Methodology¶

Test environment (intentionally narrow)¶

The discovery gate runs in a Docker mesh — same containers that delivered the v0.6.3.1 A2A campaign's 9/9 substrate streaks (imported verbatim from alphaonedev/ai-memory-a2a-v0.6.3.1).

Harness	Image	Memory	Bridge
OpenClaw	`openclaw-discovery:v0.6.4`	16GB	`10.88.1.0/24`

That's it. OpenClaw only. IronClaw and Hermes are out of scope per the v0.6.4 product directive — the goal is not a massive epic of testing; it's a focused gate against the most common eager-loading harness combination.

LLM coverage (also tight)¶

LLM	Provider	Endpoint
xAI Grok 4.3	xAI	`api.x.ai/v1` (OpenAI-Responses-compatible)

xAI Grok 4.3 only. Claude / GPT / Gemini are out of scope for v0.6.4 — they're future-campaign work. The Grok 4.3 + OpenClaw pairing was chosen because:

It's the simplest API to wire (OpenAI-Responses-compatible — no Anthropic-specific tool-use SDK, no Google-specific function-calling shape)
It's already proven by the v0.6.3.1 A2A campaign — drive_agent.sh already speaks this combination
xAI's adoption curve is the steepest among the eager-loading harnesses; the discovery dance must work there first

API key passed via XAI_API_KEY env. The compose stack reads .env at the repo root; never enters container layers or transcripts.

DB baseline¶

fixtures/corpus/v0.6.3.1-baseline.db.gz — gzipped SQLite at schema v19. Restored to a fresh tempfile per cell, opened by the v0.6.4 binary, migrated to v20 on first open. Contents:

17 memories spanning Project Alpha / Project Beta / Project Gamma / Project Aurora namespaces
3 memory_links (alpha→beta, beta→gamma, alpha→gamma — gives T2 an actual graph path to find)
Several near-duplicate Project Aurora memories (T3 consolidation)
9 memories tagged mesh-coordination-test (T4)

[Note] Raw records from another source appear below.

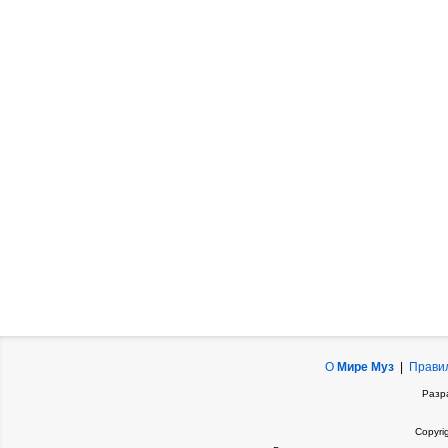
О
Мире Муз
|
Прави
Разр
Copyri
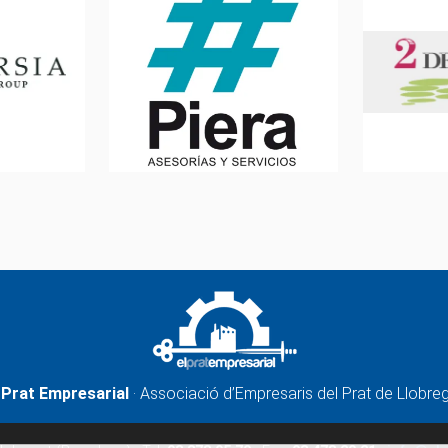
 Prat Empresarial
· Associació d’Empresaris del Prat de Llobre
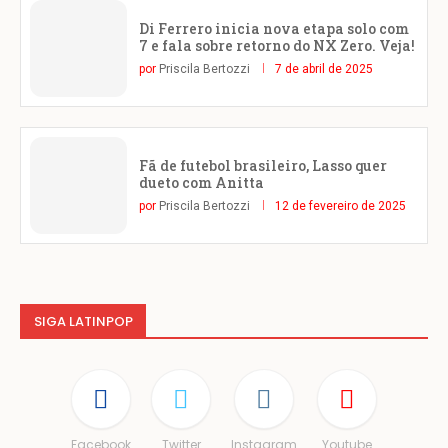
Di Ferrero inicia nova etapa solo com
7 e fala sobre retorno do NX Zero. Veja!
por
Priscila Bertozzi
7 de abril de 2025
Fã de futebol brasileiro, Lasso quer
dueto com Anitta
por
Priscila Bertozzi
12 de fevereiro de 2025
SIGA LATINPOP
Facebook
Twitter
Instagram
Youtube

A green run validates migration v19 → v20 + discovery mechanisms in one pass.

Pass criteria¶

T1 — Awareness¶

agent_called_capabilities = true   AND
families_surfaced ≥ 6 of 8         AND
families_surfaced correctly distinguishes loaded vs not-loaded

T2 — Reactive recovery¶

agent_received_tool_not_found = true    AND
(agent_called_include_schema = true     OR  agent_completed_task_via_operator_action = true)

T3 — Proactive expansion¶

agent_called_capabilities BEFORE first power-family attempt = true     AND
(agent_called_include_schema = true OR agent_completed_task_via_operator_action = true)

T4 — Mesh recovery¶

agents_completed_coordination_task ≥ 1  (mesh of 3 OpenClaw agents at mixed profiles)
no agent fabricated results
no agent gave up silently

Aggregate verdict¶

A run is GATE GREEN when:

T1 pass rate ≥ 90% across cells
T2 pass rate ≥ 80%
T3 pass rate ≥ 50%
T4 pass rate ≥ 66%

Per-cell verdict at docs/runs/<date>/cells/. Aggregate at docs/runs/<date>/verdict.md.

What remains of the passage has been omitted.